I was wonderin' what I was missin'. I looked at that photo up close tryin' to figure out what was so darn funny. Couldn't figure it out now I know he changed it before I had a chance to see it.


----------



## JasonF (Dec 30, 2009)

DRB1313 said:


> Hey, Going back to post #12, what's going on with the 70?



I think the card reader is messed up. Sometimes when taking pictures, the camera will interupt and tell me to change or format my card?  I then have to take out the card and put it back in for it to work again?  Strange!
I took 105 shots at the beach on Monday and about 50 of those ended up corrupted and lost.  It happens with all my cards so it's gotta be a camera issue.  I'm sure Nikon will charge me more than the camera's worth to get fixed so I'm just going to deal with it for now.
It's got some milage on it so maybe it's time is near?   All the more reason to upgrade to a D90!


----------



## DRB1313 (Dec 30, 2009)

Crickett said:


> I was wonderin' what I was missin'. I looked at that photo up close tryin' to figure out what was so darn funny.
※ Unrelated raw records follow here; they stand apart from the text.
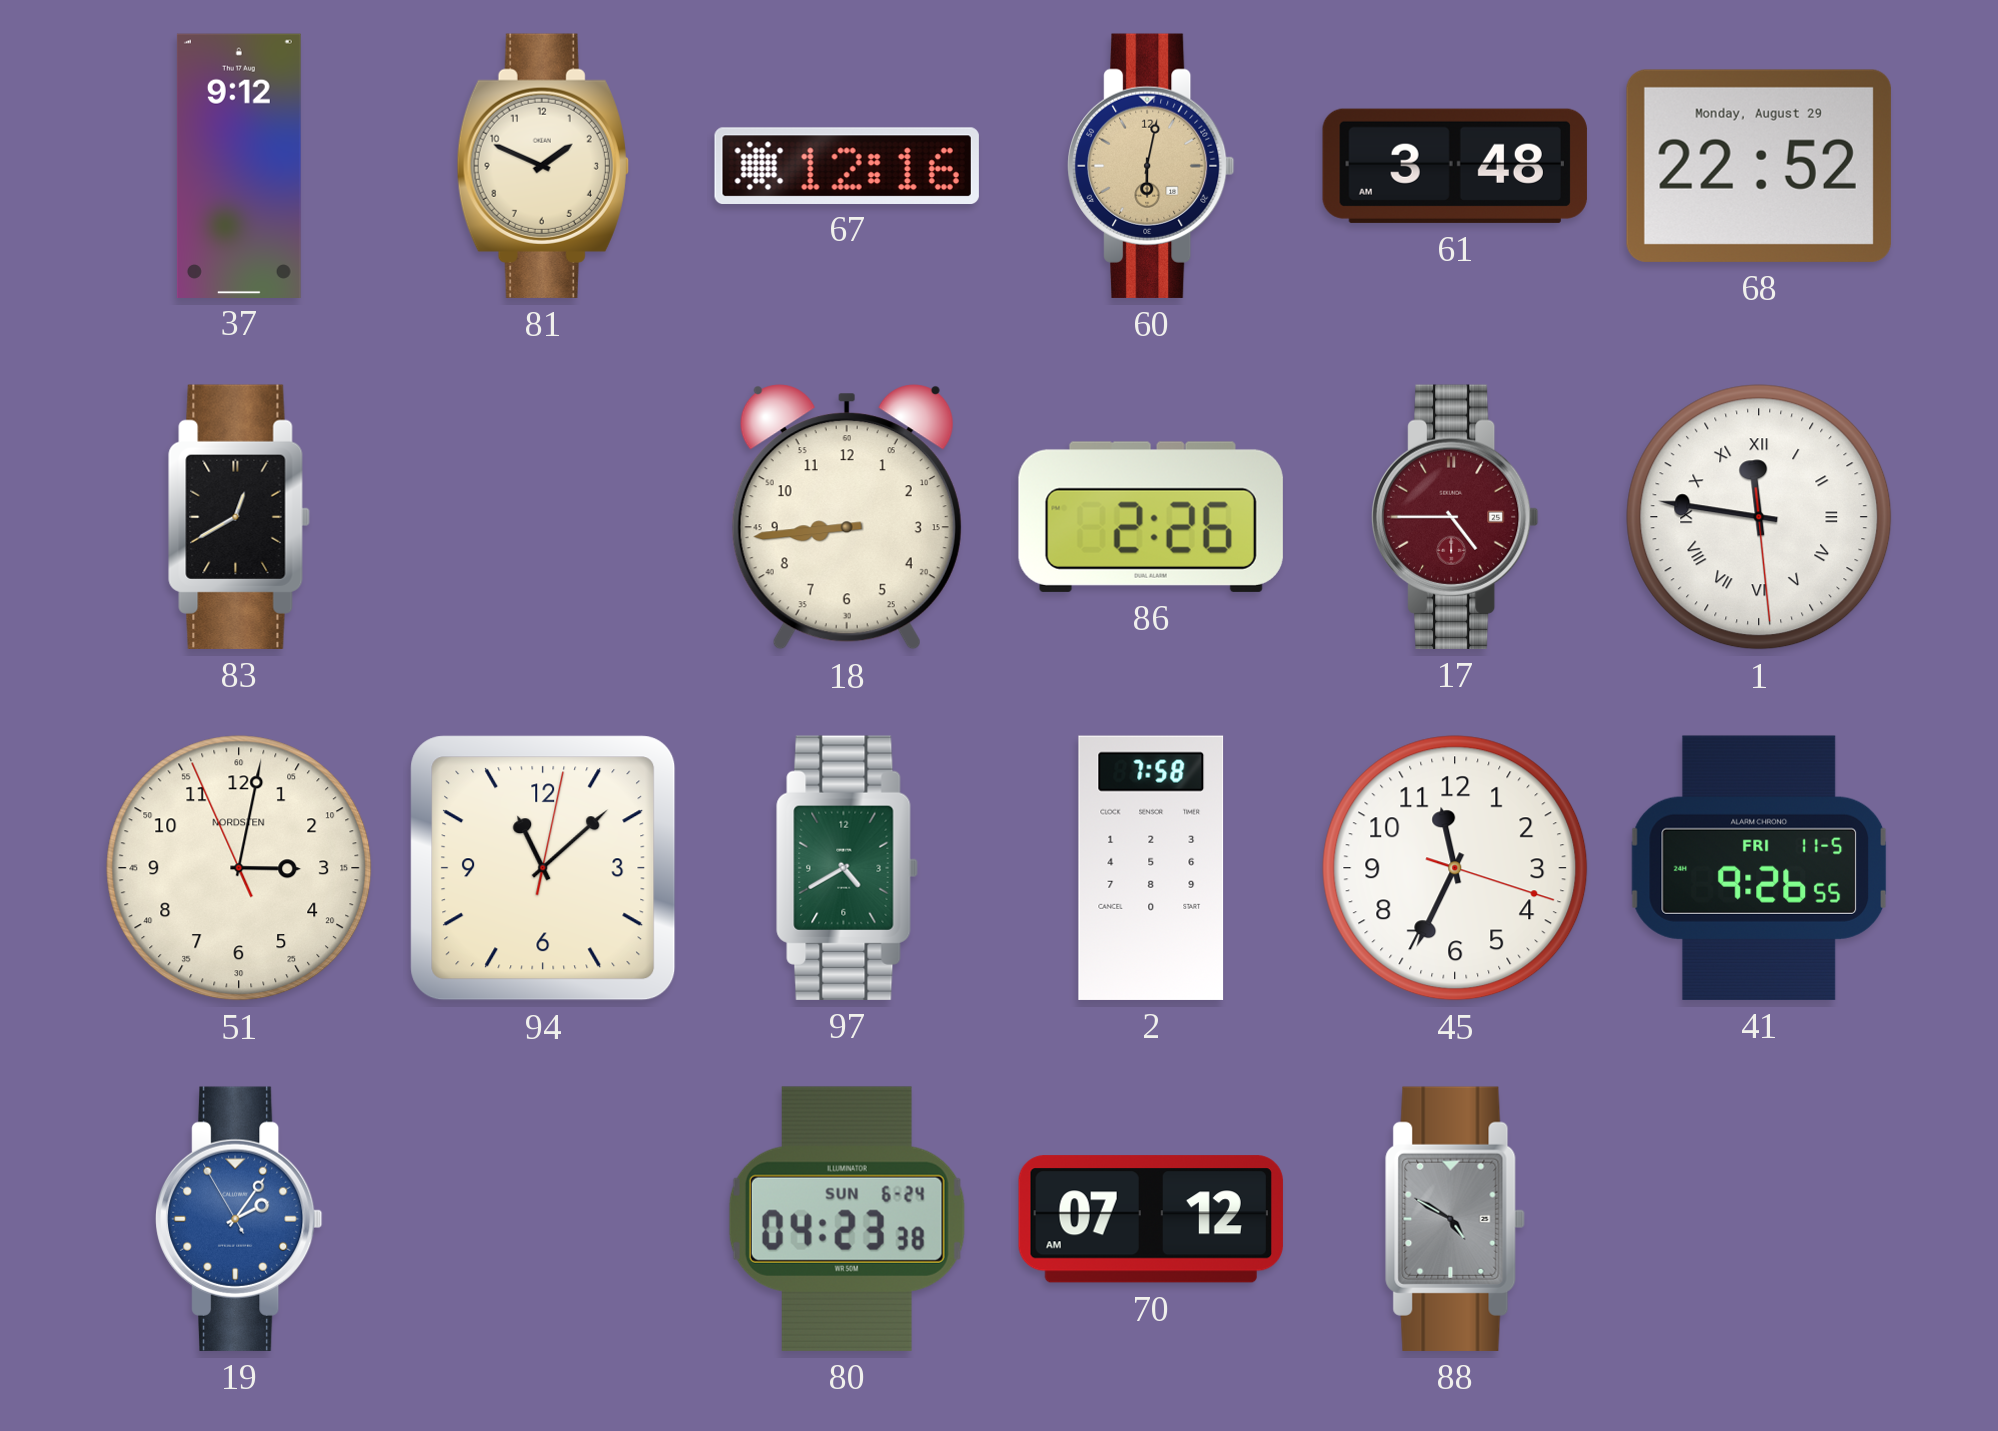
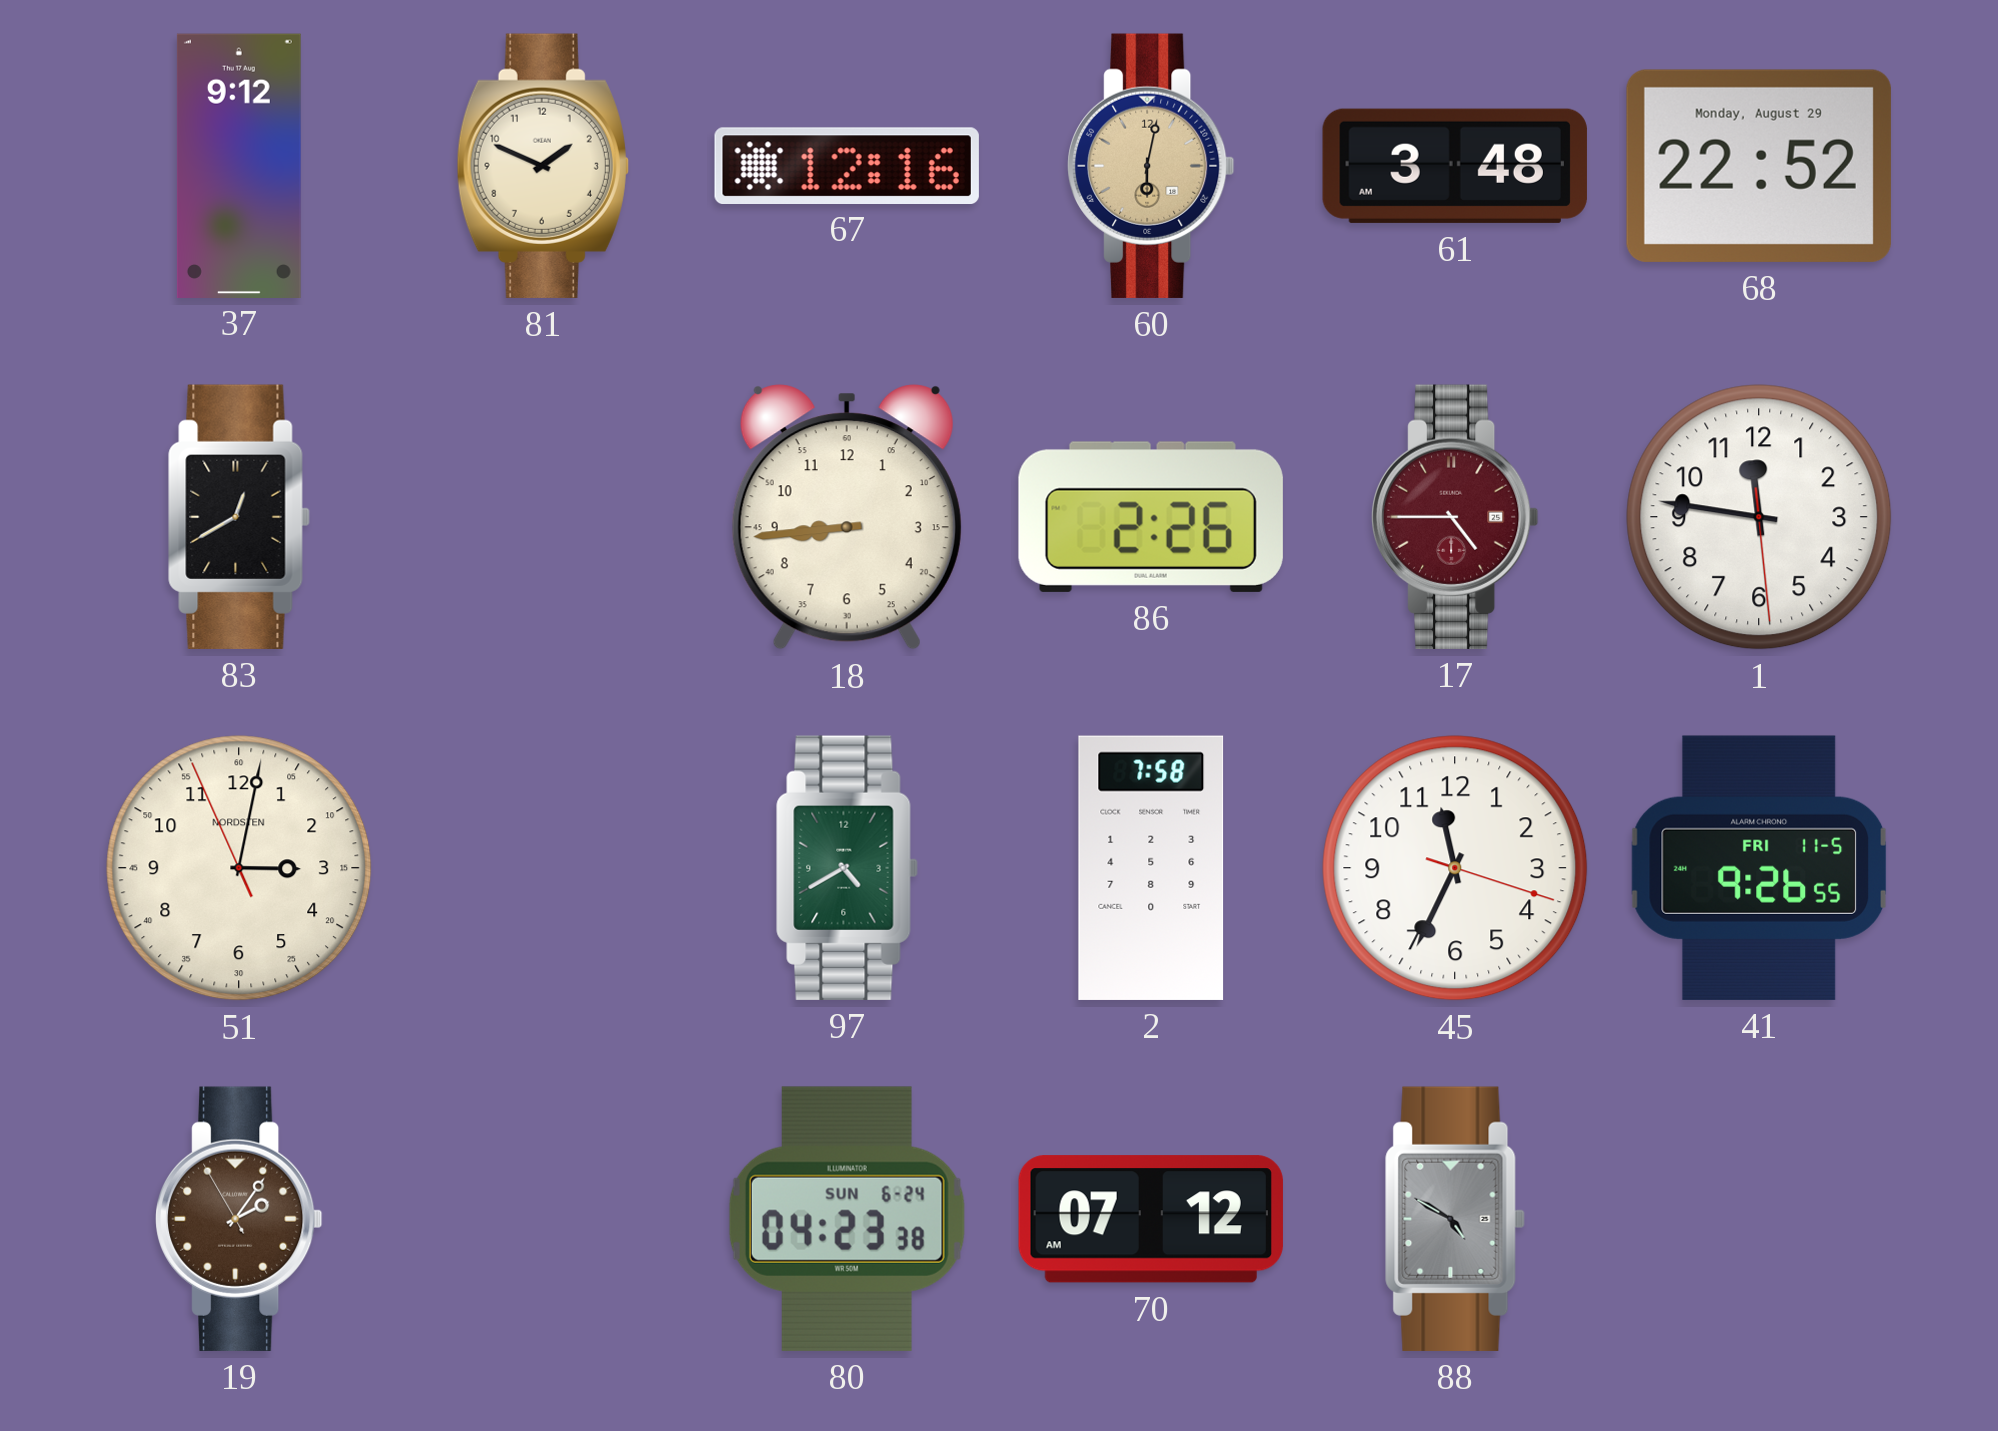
1 numerals: Roman -> Arabic
94: 11:08 -> none
19 dial: blue -> brown
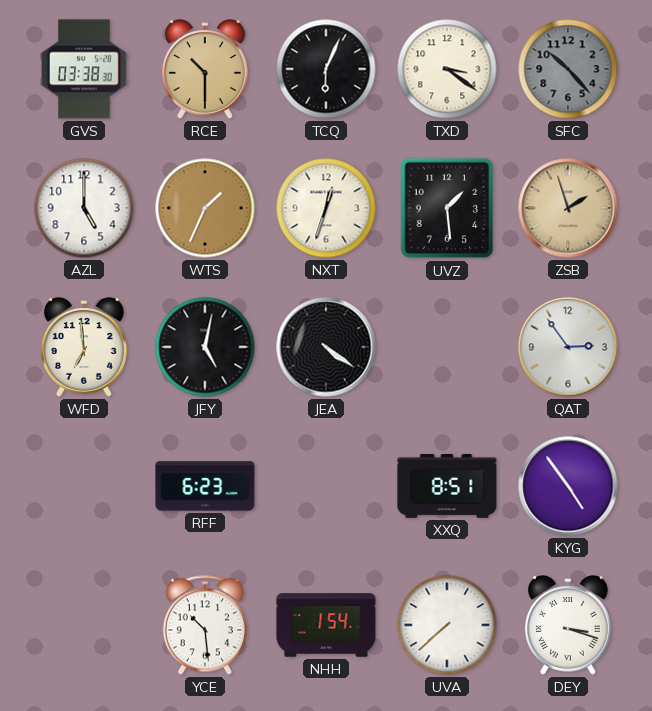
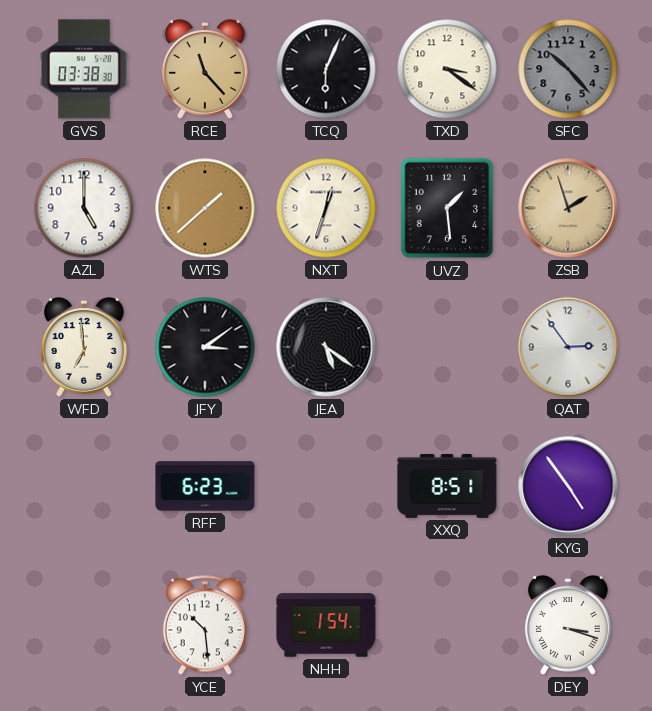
RCE: 10:30 -> 11:23
WTS: 1:34 -> 1:38
JFY: 5:02 -> 3:09
JEA: 4:21 -> 5:21
UVA: 7:38 -> none
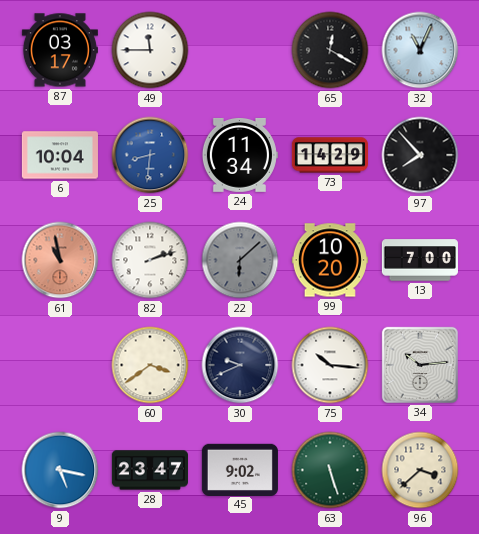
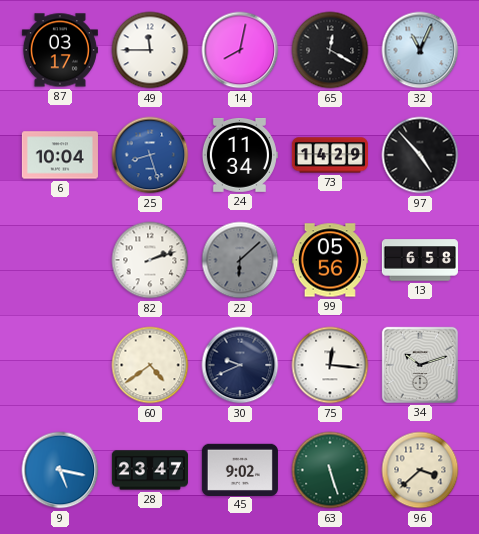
14: none -> 8:02
25: 8:31 -> 8:27
97: 7:53 -> 4:53
61: 10:58 -> none
99: 10:20 -> 05:56
13: 7:00 -> 6:58
60: 3:39 -> 4:39
75: 10:16 -> 12:16
34: 10:14 -> 10:12
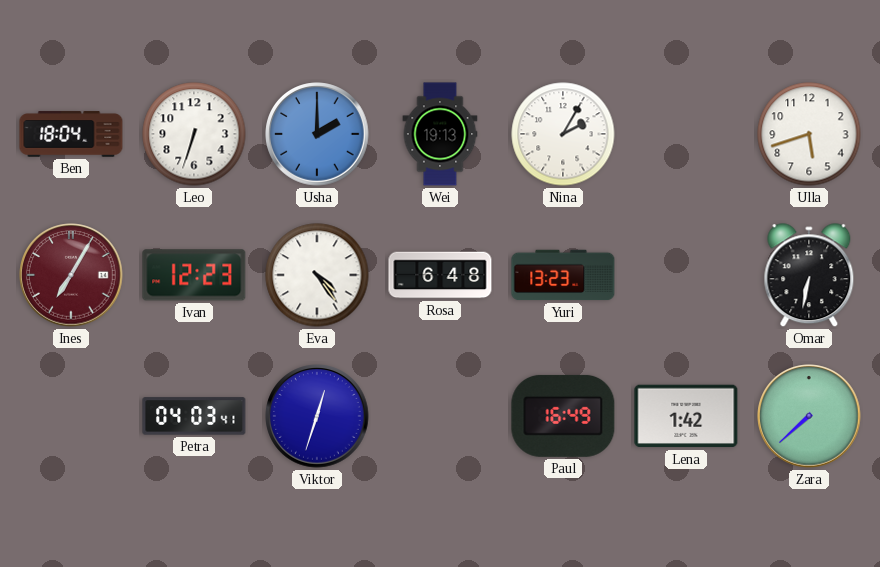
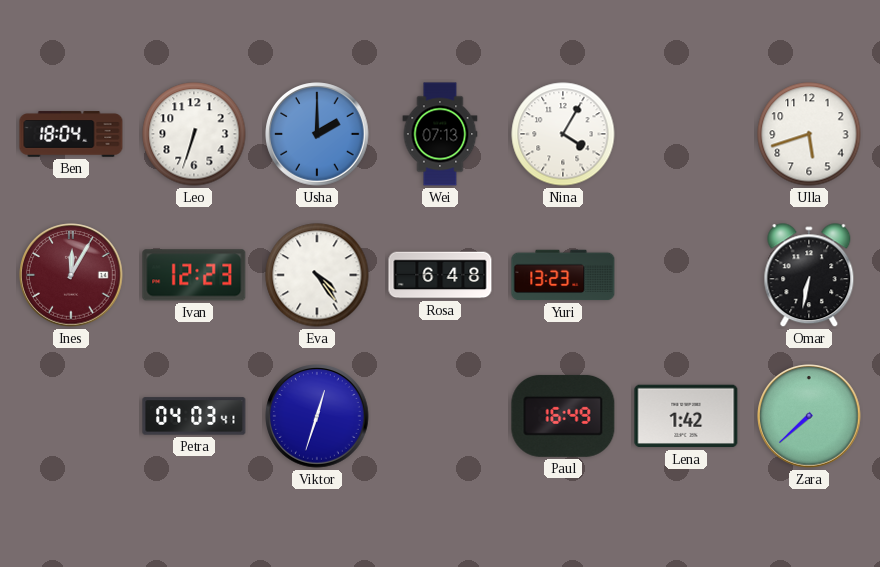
Wei: 19:13 -> 07:13
Nina: 2:05 -> 4:05
Ines: 7:05 -> 12:05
Couldn't figure it out now I know he changed it before I had a chance to see it.


It's there, just keep looking!


----------



## wvdawg (Dec 30, 2009)

I'm glad ya tucked in that shirt DRB!  That other scary image might have kept me awake tonight.


----------



## JasonF (Dec 30, 2009)

Crickett said:


> I was wonderin' what I was missin'. I looked at that photo up close tryin' to figure out what was so darn funny. Couldn't figure it out now I know he changed it before I had a chance to see it.



I captured Myself sportn' a pink thong while we were shooting at Moccasin Creek S.P. this last year.  He covered it up since I've posted the shot. 
Mods!!!


----------



## DRB1313 (Dec 30, 2009)

JasonF said:


> I think the card reader is messed up. Sometimes when taking pictures, the camera will interupt and tell me to change or format my card?  I then have to take out the card and put it back in for it to work again?  Strange!
> I took 105 shots at the beach on Monday and about 50 of those ended up corrupted and lost.  It happens with all my cards so it's gotta be a camera issue.  I'm sure Nikon will charge me more than the camera's worth to get fixed so I'm just going to deal with it for now.
> It's got some milage on it so maybe it's time is near?   All the more reason to upgrade to a D90!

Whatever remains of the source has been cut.